Produk komersial BBN yang cukup populer
adalah bioetanol dan biodiesel. Biodiesel dimanfaatkan untuk mengurangi konsumsi solar. Di Indonesia, untuk
memproduksi biodiesel umumnya
digunakan metode transesterifikasi, dengan
bahan baku jarak pagar, kelapa
sawit.
Kata kunci : Biofuel, Pengembangan Biodiesel, Kelapa
sawit,Transerifikasi
PENDAHULUAN
Kelangkaan
bahan bakar minyak, yang disebabkan oleh kenaikan harga minyak dunia yang signifikan,
telah mendorong pemerintah untuk mengajak masyarakat mengatasi masalah energi
bersama-sama.
Selama
ini kebutuhan energi dunia dipenuhi oleh sumber daya tak terbarukan, seperti
minyak bumi dan batubara. Sementara berdasarkan beberapa laporan disebutkan
bahwa cadangan minyak dunia semakin menipis selain itu kenaikan harga
minyak dunia yang signifikan, telah mendorong pemerintah untuk mengajak
masyarakat mengatasi masalah energi bersama-sama. Hal ini
menuntut beberapa upaya untuk diciptakan bahan bakat alternatif, mengingat
minyak bumi merupakan bahan galian yang sifatnya tidak mudah diperbaharui.
Sebenarnya
sumber energi alternatif cukup tersedia. Misalnya, energi matahari di musim
kemarau atau musim kering, energi angin dan air. Tenaga air memang paling
banyak dimanfaatkan dalam bentuk pembangkit listrik tenaga air (PLTA), namun
bagi sumber energi lain belum kelihatan secara signifikan. Energi terbarukan
lain yang dapat dihasilkan dengan teknologi tepat guna yang relatif lebih
sederhana adalah
biofuel seperti energi biogas, energi bioetanol dan biosolar. Energy
alternative ini selain berfungsi untuk mengurangi konsumsi masyarakat
terhadap sumber daya minyak bumi tetapi juga dapat meminimalisir limbah
pencemaran udara yang dihasilan dari pengolahan minyak bumi.

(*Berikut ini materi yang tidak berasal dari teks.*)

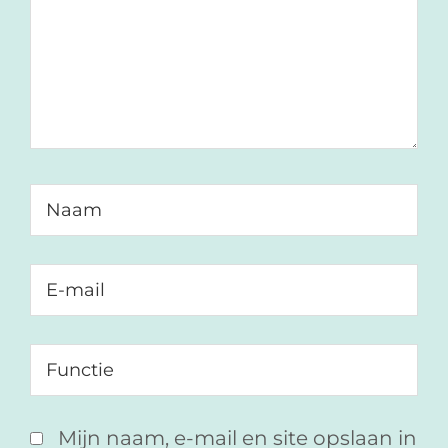
Mijn naam, e-mail en site opslaan in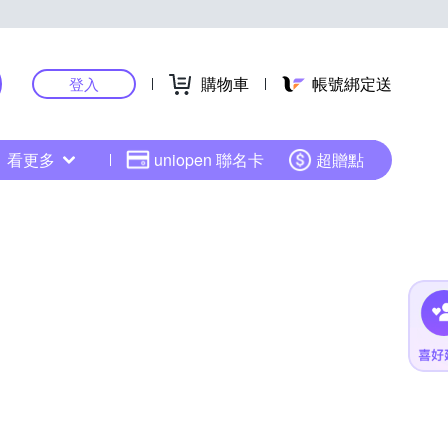
購物車
帳號綁定送
登入
看更多
uniopen 聯名卡
超贈點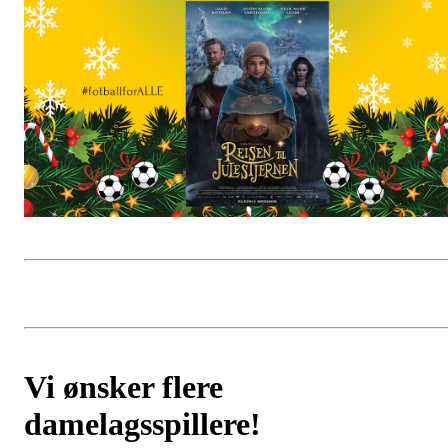
Vi ønsker flere
damelagsspillere!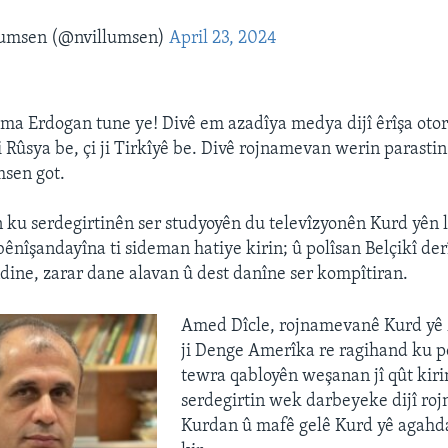
lumsen (@nvillumsen)
April 23, 2024
ilma Erdogan tune ye! Divê em azadîya medya dijî êrîşa oto
ji Rûsya be, çi ji Tirkîyê be. Divê rojnamevan werin parasti
umsen got.
 ku serdegirtinên ser studyoyên du televîzyonên Kurd yên 
nîşandayîna ti sideman hatiye kirin; û polîsan Belçikî der
ine, zarar dane alavan û dest danîne ser kompîtiran.
Amed Dîcle, rojnamevanê Kurd y
ji Denge Amerîka re ragihand ku p
tewra qabloyên weşanan jî qût kiri
serdegirtin wek darbeyeke dijî ro
Kurdan û mafê gelê Kurd yê agahda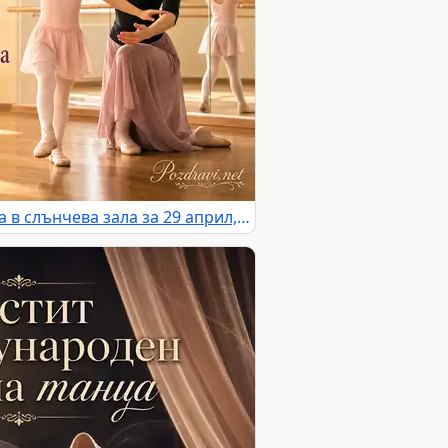
Малка балерина и учителка в слънчева зала за 29 април, ден на танца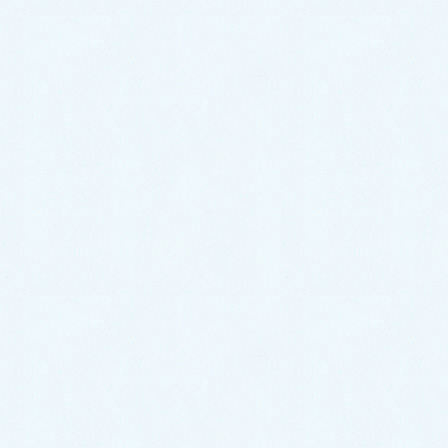
コミュニケーション
診療アドバイス
院長ブログ・講演・著作など
病気と健康の話
よくある質問
お知らせ
当院概要
当院のご案内
交通案内
ドクター・スタッフ紹介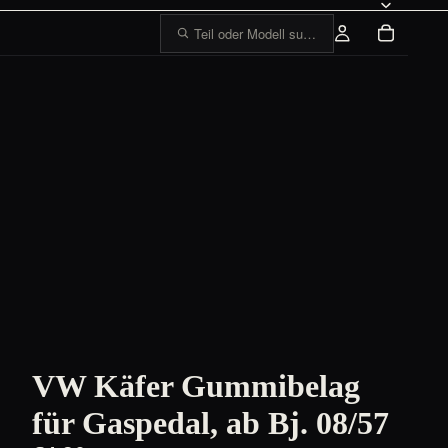
Teil oder Modell suchen, z. B. „1303 Tankge
VW Käfer Gummibelag
für Gaspedal, ab Bj. 08/57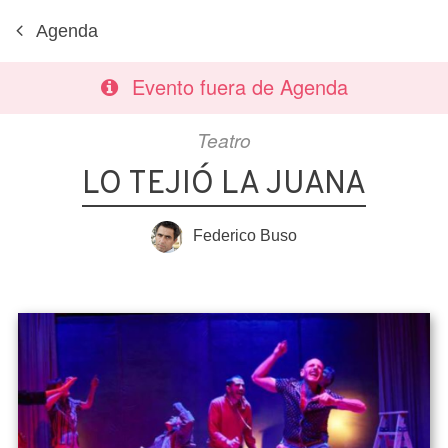
Agenda
Evento fuera de Agenda
Teatro
LO TEJIÓ LA JUANA
Federico Buso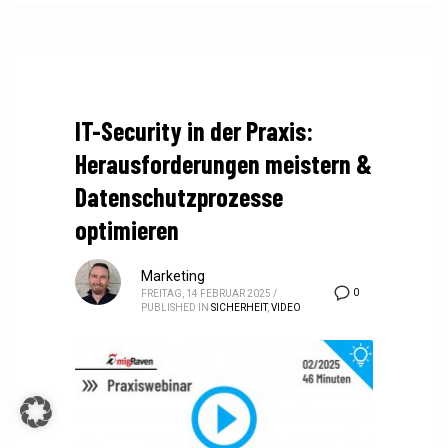
IT-Security in der Praxis:
Herausforderungen meistern &
Datenschutzprozesse
optimieren
Marketing
0
FREITAG, 14 FEBRUAR 2025
/
PUBLISHED IN
SICHERHEIT
,
VIDEO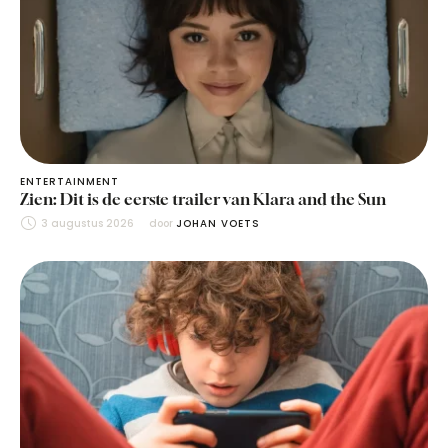
ENTERTAINMENT
Zien: Dit is de eerste trailer van Klara and the Sun
3 augustus 2026
door 
JOHAN VOETS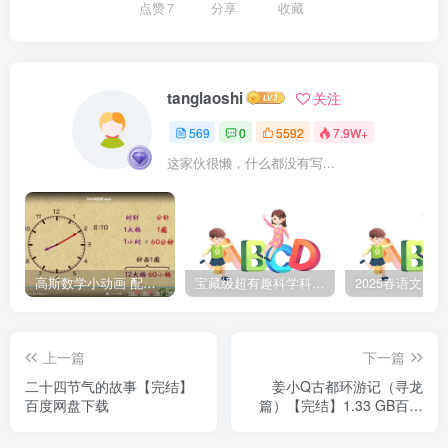
点赞
7
分享
收藏
tanglaoshi
关注
569
0
5592
7.9W+
这家伙很懒，什么都没有写...
高斯数学小动画 配套小学1-6年级数学 课堂知识点动画教学视频MP4 百度网盘下载
宝藏级超有趣科学科普动画《土豆逗严肃科普》第二季 百度网盘下载
上一篇
下一篇
二十四节气的故事【完结】
姜小Q古都环游记（寻龙
百度网盘下载
篇）【完结】1.33 GB百度
网盘下载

Dilihat dari luas daratan serta tanahnya yang
relatif subur, Indonesia memiliki potensi untuk mengembangkan bahan bakar dari
tumbuhan atau biofuel. Energi alternatif biofuel yang dapat diperbarui dapat
memperkuat ketersediaan bahan bakar. Selain
itu biofuel juga ramah lingkungan sehingga bisa meningkatkan kualitas udara di
beberapa kota besar di Indonesia serta dunia.

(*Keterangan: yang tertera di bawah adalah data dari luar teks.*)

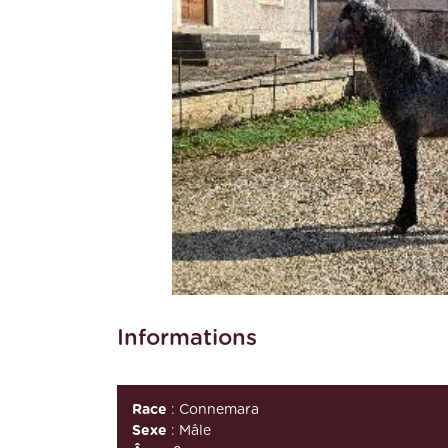
Informations
Race
: Connemara
Sexe
: Mâle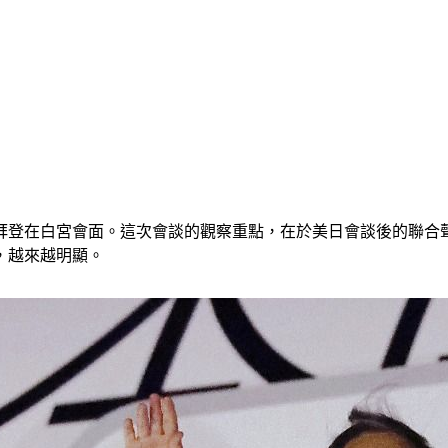
統拜登在白宮會面。這次會談的觀察重點，在於美日會談後的聯合
，越來越明顯。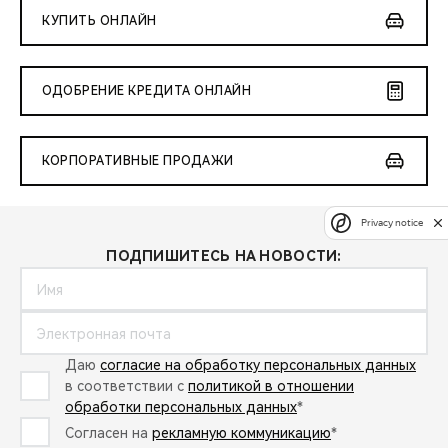
КУПИТЬ ОНЛАЙН
ОДОБРЕНИЕ КРЕДИТА ОНЛАЙН
КОРПОРАТИВНЫЕ ПРОДАЖИ
Privacy notice
ПОДПИШИТЕСЬ НА НОВОСТИ:
Даю
согласие на обработку персональных данных
в соответствии с
политикой в отношении
обработки персональных данных
*
Согласен на
рекламную коммуникацию
*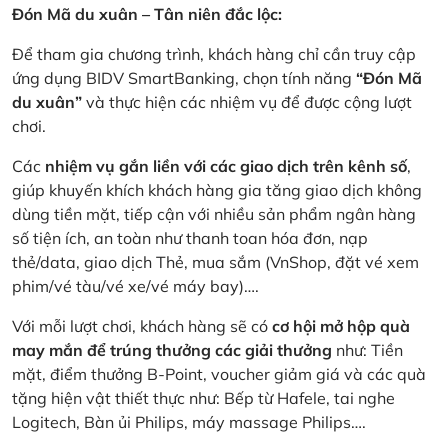
Đón Mã du xuân – Tân niên đắc lộc:
Để tham gia chương trình, khách hàng chỉ cần truy cập
ứng dụng BIDV SmartBanking, chọn tính năng
“Đón Mã
du xuân”
và thực hiện các nhiệm vụ để được cộng lượt
chơi.
Các
nhiệm vụ gắn liền với các giao dịch trên kênh số
,
giúp khuyến khích khách hàng gia tăng giao dịch không
dùng tiền mặt, tiếp cận với nhiều sản phẩm ngân hàng
số tiện ích, an toàn như thanh toan hóa đơn, nạp
thẻ/data, giao dịch Thẻ, mua sắm (VnShop, đặt vé xem
phim/vé tàu/vé xe/vé máy bay)….
Với mỗi lượt chơi, khách hàng sẽ có
cơ hội mở hộp quà
may mắn để trúng thưởng các giải thưởng
như: Tiền
mặt, điểm thưởng B-Point, voucher giảm giá và các quà
tặng hiện vật thiết thực như: Bếp từ Hafele, tai nghe
Logitech, Bàn ủi Philips, máy massage Philips….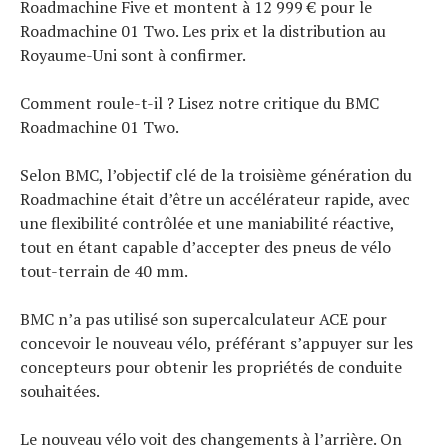
Roadmachine Five et montent à 12 999 € pour le
Roadmachine 01 Two. Les prix et la distribution au
Royaume-Uni sont à confirmer.
Comment roule-t-il ? Lisez notre critique du BMC
Roadmachine 01 Two.
Selon BMC, l’objectif clé de la troisième génération du
Roadmachine était d’être un accélérateur rapide, avec
une flexibilité contrôlée et une maniabilité réactive,
tout en étant capable d’accepter des pneus de vélo
tout-terrain de 40 mm.
BMC n’a pas utilisé son supercalculateur ACE pour
concevoir le nouveau vélo, préférant s’appuyer sur les
concepteurs pour obtenir les propriétés de conduite
souhaitées.
Le nouveau vélo voit des changements à l’arrière. On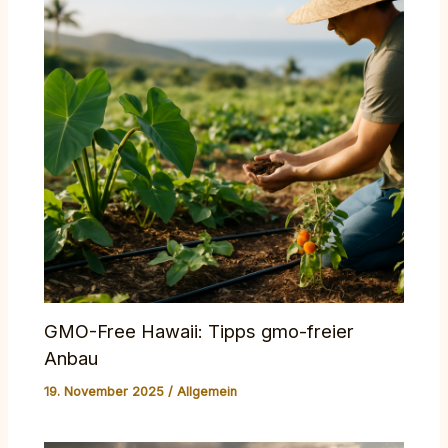
GMO-Free Hawaii: Tipps gmo-freier
Anbau
19. November 2025
/
Allgemein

Sejumlah penelitian yang dilakukan sudah berhasil membuktikan
energi yang dihasilkan oleh teknologi biofuel ini lebih efesien dari minyak
bumi dan relatif lebih ramah lingkungan. Penelitian tentang bahan bakar
alternatif sudah dilakukan di banyak negara, seperti Austria, Jerman, Prancis,
dan AS. Negara ini mengembangkan teknologi biodiesel dengan memanfaatkan
tanaman yang berbeda-beda. Negara Jerman memakai minyak dari tumbuhan rapeseed,
AS menggunakan tanaman kedelai, sedangkan untuk Indonesia tanaman yang paling
potensial adalah kelapa sawit. Biofuel ini dinilai sangat efesien karena
menggunakan bahan-bahan yang melimpah di Indonesia dan dapat diperbarui.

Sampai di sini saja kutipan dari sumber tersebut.